Perante a ineficácia das autoridades, os moradores insistem na reclamação de medidas, em momentos de aflição. A 2 e 3 de Outubro de 1895 a vila ficou inundada sendo os prejuízos elevados. A Câmara do Funchal ocorreu em 200$000 réis. Já em 1901 os moradores reclamam de novo a construção da muralha que desvie o curso da ribeira pois que "em todos os invernos é ameaçada, e por vezes tem arrastado para o mar algumas propriedades particulares, e tem posto em risco a igreja parochial, os edifícios das repartições públicas e as casas que formam a povoação..."
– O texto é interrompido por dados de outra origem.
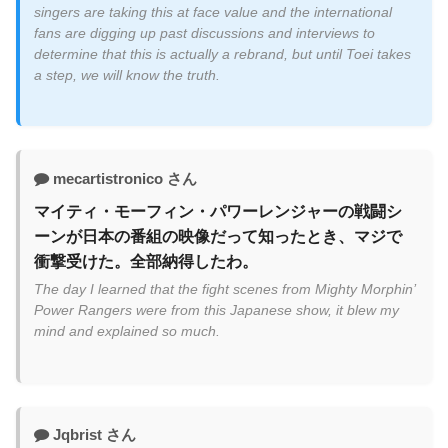
singers are taking this at face value and the international
fans are digging up past discussions and interviews to
determine that this is actually a rebrand, but until Toei takes
a step, we will know the truth.
mecartistronico さん
マイティ・モーフィン・パワーレンジャーの戦闘シ
ーンが日本の番組の映像だって知ったとき、マジで
衝撃受けた。全部納得したわ。
The day I learned that the fight scenes from Mighty Morphin’
Power Rangers were from this Japanese show, it blew my
mind and explained so much.
Jqbrist さん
O município decidiu-se pela elaboração de um novo plano urbanístico para a vila que contemplava a sua mudança para local mais apropriado. O plano foi divulgado no Diário de Notícias do Funchal a 21 de Março de 1929 e constava de um edifício cujo custo estava avaliado em 330 contos e três arruamentos. Em 1930 dava-se conta do apertado recinto da vila não permitia a sua expansão de modo a torná-la moderna, com a construção dos paços do concelho. A vila nova ficaria implantada no Poiso, no actual espaço de implantação da escola, sendo a planta feita por António Agostinho da Câmara.
Ao empenho dos munícipes opõem-se a falta de meios. O pouco ou nenhum apoio das autoridades distritais e do governo central fez com que os planos de uma nova vila e paços do concelho não passassem de uma esperança permanentemente adiada. A grande necessidade era a construção de um edifício para os paços do concelho, onde fosse possível reunir todas as repartições dispersas em edifícios impróprios e distantes da vila. Para isso buscava-se apoio do Governo Central, o que nunca deve ter sido atendido uma vez que em 1959 se procedeu a um plano de urbanização da Vila a cargo do arquitecto Nunes Fernandes e a vila persistiu até hoje no primitivo local.